Open roapple10 opened 1 year ago
Bump
Hi, I made this code snippet for visual feature extraction. Unfortunately, the results obtained on the ScienceQA dataset differ (slightly) from those present in this repository. Despite this, the results obtained are consistent in size and allow the execution of both classification and rationale generation. Hope it can be useful.
from transformers import AutoImageProcessor, DetrForObjectDetection
from PIL import Image
import torch
pretrained_model = "facebook/detr-resnet-101-dc5"
image_processor = AutoImageProcessor.from_pretrained(pretrained_model)
model = DetrForObjectDetection.from_pretrained(pretrained_model)
image_path = "img.jpg"
image = Image.open(image_path)
inputs = image_processor(images=image, return_tensors="pt")
outputs = model(**inputs)
# the last hidden states are the final query embeddings of the Transformer decoder
vision_features = outputs.last_hidden_state.numpy()
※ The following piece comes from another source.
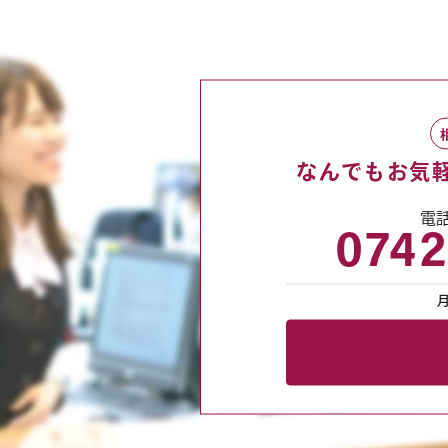
なんでも
お気
電
0742
月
Thanks the author for this awesome work!
Some questions in the dataset contain both image of question and images of the choices. I was wondering how the author get the visual features in this case. Are there some pooling funtion applied?
How do you deal with this case, Francesco-Ranieri?
As long as i understood by their implementation, always one image features vector is used for each question. Being the code of the vision features generation not available, we need an answer from the authors to know if any pooling function was applied. However, i honestly think that only one image was taken into consideration.
Same opinion as yours. But I found that there are more features in .npy than questions which have image contexts. So I open another issue with respect to it. #46
I would like to study more about the Vision Features, is it convenient to share the coding part to generate the npy file? Much appreciate the hard work here.